Who of you has one of these open-ended collapsible-type wheelbarrows with the heavy metal hooks for clipping into the handhold on a beehive? Can you see how it would work? Good idea, bad implementation, just too clumsy. Maybe specialty work somewhere, but nothing really useful came from it. It's not available anymore. There was a time when the USDA was at Madison, Wisconsin, and they actually did research work and developmental work on practical bee equipment.

A scientist named Detroit, I think, developed a platform system where bee colonies sat on a large platform with a leg on all four corners, and then you'd back a trailer frame underneath that platform, and then lower the platform onto the frame, attach it with pins, the colonies were attached to the platform, take out the jacks from under the corners, and then away you did go with bees on a trailer.

This didn't go anywhere because too often, when people were trying to back that frame under that platform at night, they would knock out one of the back jack legs, and then the platform, of course, would tilt on that corner and dump all the beehives. Great idea, didn't really work very well. You never know who you're talking to when you talk to beekeepers. I gave this description and showed some pictures years ago at a meeting, and two professional welders went home and made a beautiful miniaturized version of this system.

They had it in their mind, they had the picture, they used two industrial commercial-type bee pallets that held four colonies each. The colony, the trailer would move eight hives at the time. Had a pipe jack on each corner, had a tongue that could be disconnected, and it had the two trailer wheels were off an old Riviera front wheel drive car. They were the back wheels, and they just bolted onto the trailer.
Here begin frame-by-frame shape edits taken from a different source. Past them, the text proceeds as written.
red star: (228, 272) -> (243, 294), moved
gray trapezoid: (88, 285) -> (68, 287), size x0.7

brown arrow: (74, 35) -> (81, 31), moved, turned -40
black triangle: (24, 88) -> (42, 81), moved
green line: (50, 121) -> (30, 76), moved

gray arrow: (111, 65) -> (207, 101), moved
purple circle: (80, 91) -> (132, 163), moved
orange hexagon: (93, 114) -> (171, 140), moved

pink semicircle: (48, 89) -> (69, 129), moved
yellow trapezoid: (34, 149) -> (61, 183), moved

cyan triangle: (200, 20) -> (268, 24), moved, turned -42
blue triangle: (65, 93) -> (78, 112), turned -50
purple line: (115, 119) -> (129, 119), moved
In your mind, I want you to know that trailer frame, once it was listed up and on the jacks, you'd take off both tires and the tongue, put those in the back of the truck, and then you would go and pick up another frame you had somewhere else with eight more colonies, and so you were always moving these platform frames with these two trailer tires and the removable tongue. I only had two of the frames.

Can you imagine why this system didn't work? There were no springs on the wheels. There was nothing, no shock absorber. When you're ripping down the road with that little trailer behind you, it was off the ground more than it was on the ground. I tried to run the tires two-thirds empty. I tried anything I knew to get some sponge effect on that trailer, but it was one rough ride.
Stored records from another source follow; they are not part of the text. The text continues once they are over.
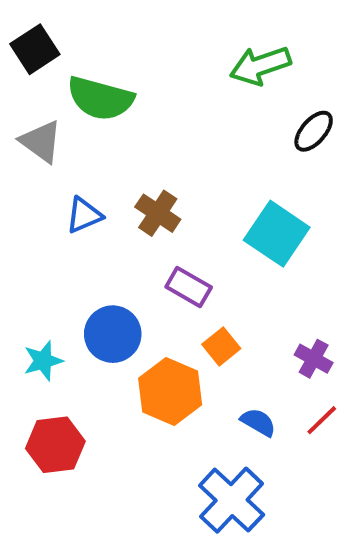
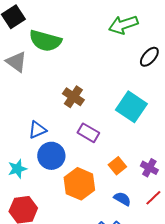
blue triangle: (84, 215) -> (37, 130), moved
orange square: (221, 346) -> (117, 166), moved

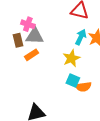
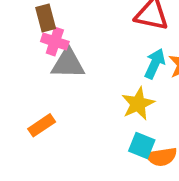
brown rectangle: (18, 40) -> (46, 18), moved
orange rectangle: (31, 55) -> (42, 125), moved

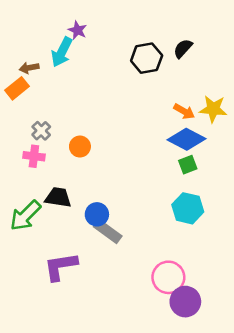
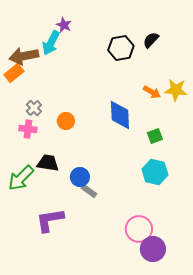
brown arrow: (29, 68) -> (24, 56), size x1.8
blue diamond: (187, 139) -> (120, 115), moved, turned 60
gray rectangle: (108, 231) -> (89, 191), size x0.7

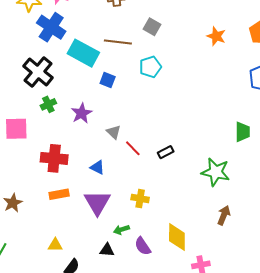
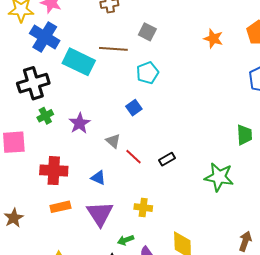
black cross: (38, 72) -> (33, 83), turned 36
blue square: (108, 80) -> (134, 108), moved, turned 35
brown arrow: (224, 215) -> (245, 241), moved

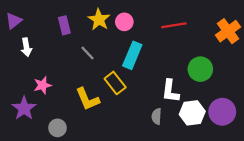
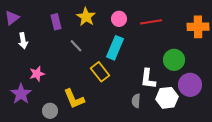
pink circle: (124, 22) -> (119, 19), moved
orange cross: (228, 31) -> (198, 27), turned 35
yellow L-shape: (87, 99) -> (74, 99), moved
purple circle: (222, 112) -> (190, 85), moved

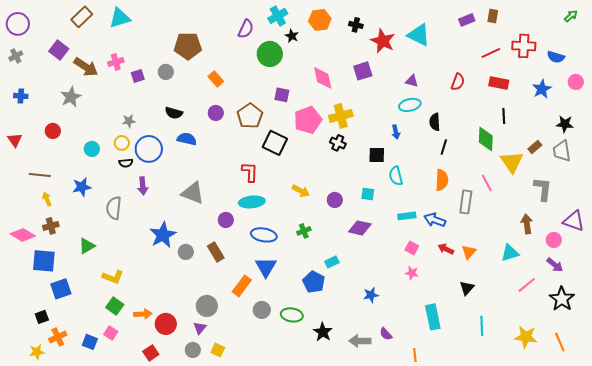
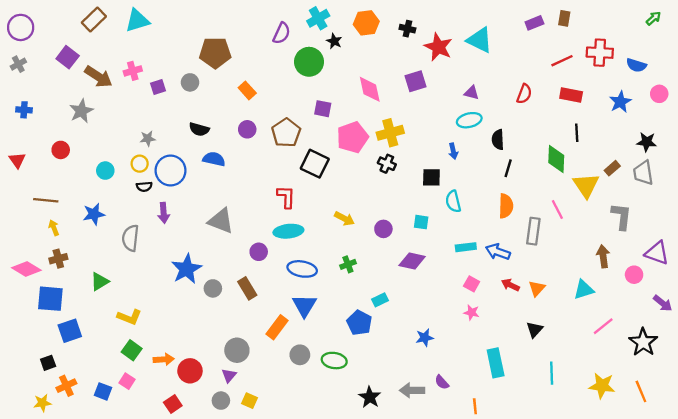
purple arrow: (555, 265) -> (663, 303), moved
black star: (323, 332) -> (370, 397), moved

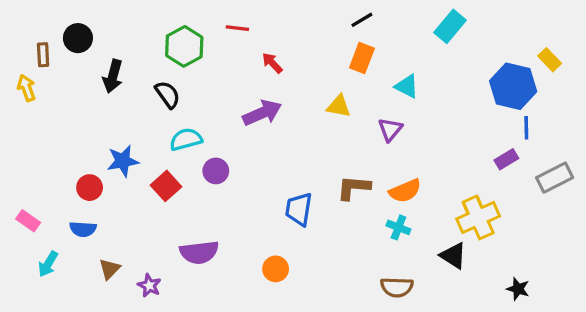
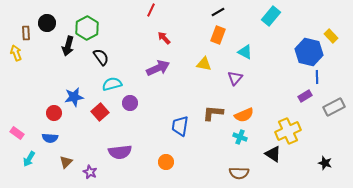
red line: (237, 28) -> (151, 10), moved, turned -72
green hexagon: (184, 46) -> (87, 28), moved
black star: (518, 289) -> (325, 163), moved

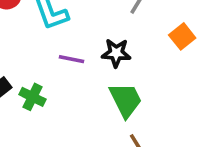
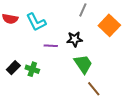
orange square: (182, 36) -> (109, 25), size x1.5

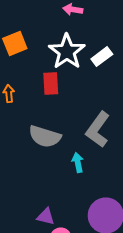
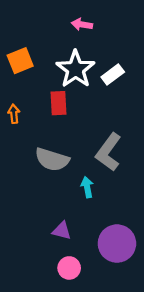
purple triangle: (46, 217) -> (62, 231), moved

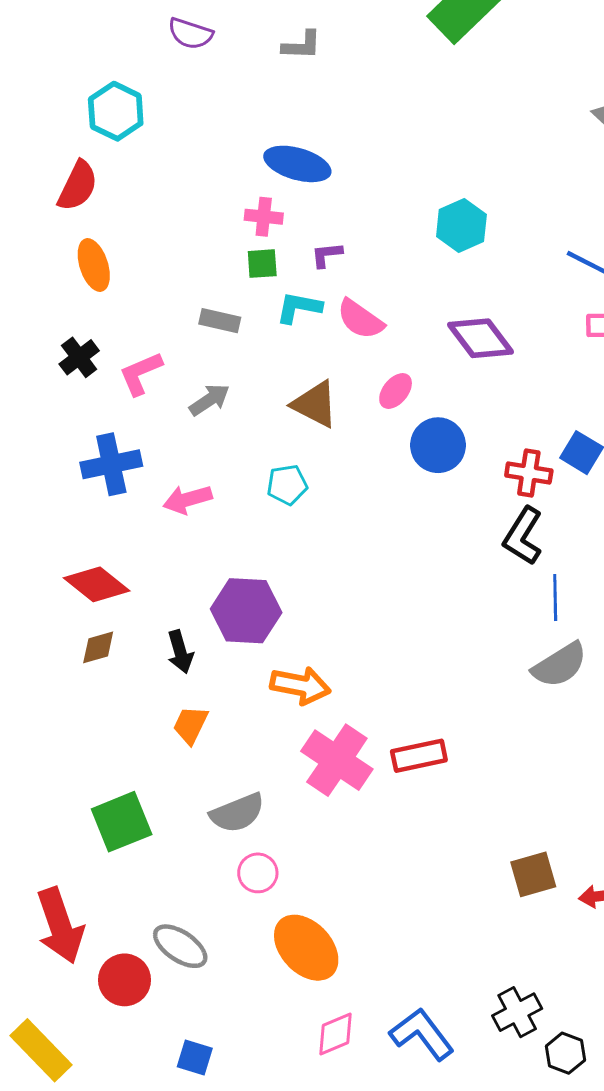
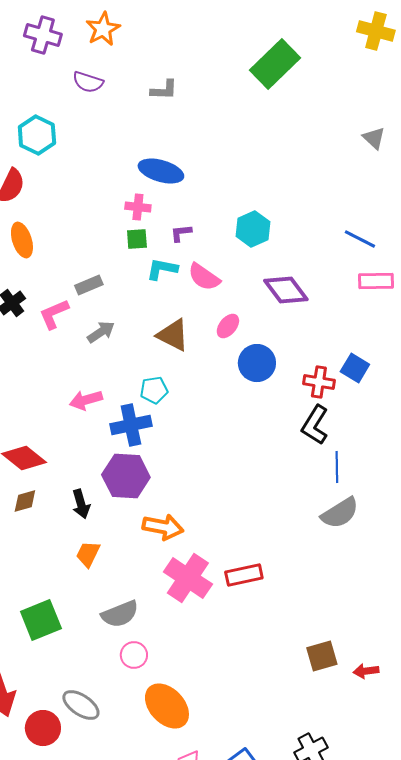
cyan hexagon: (461, 225) -> (253, 229), moved
gray rectangle: (220, 321) -> (89, 285), moved, turned -36
blue cross: (111, 464) -> (131, 425), moved

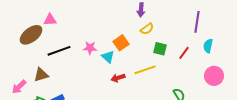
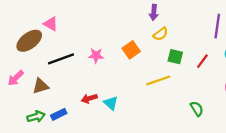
pink triangle: (50, 20) -> (51, 24), turned 32
cyan triangle: (108, 57) -> (111, 103), moved
red arrow: (118, 78) -> (89, 98), moved
pink arrow: (19, 87) -> (16, 78), moved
Consequently, it made a beautiful trailer frame, a great small B yard once you got it set up, but it never really came to fruition in being a useful, improvised trailer that you could attach and go. Still got it. I have no idea what happened to the welders, but it was a beautiful job. It was really nicely made, but it's long gone now. We could go on and on. I haven't had a chance to mention the bottom-high ventilator and the EMT refrigerated vest. These are all things you want to know more about, maybe sometime in the future.

I like talking about this. At the time, they were beautiful pieces of equipment, readily available, discussed everywhere. Now long gone, and for the most part, not even available on the web. Hey, thanks for listening. Until we can talk again, Jim Tew, telling you bye.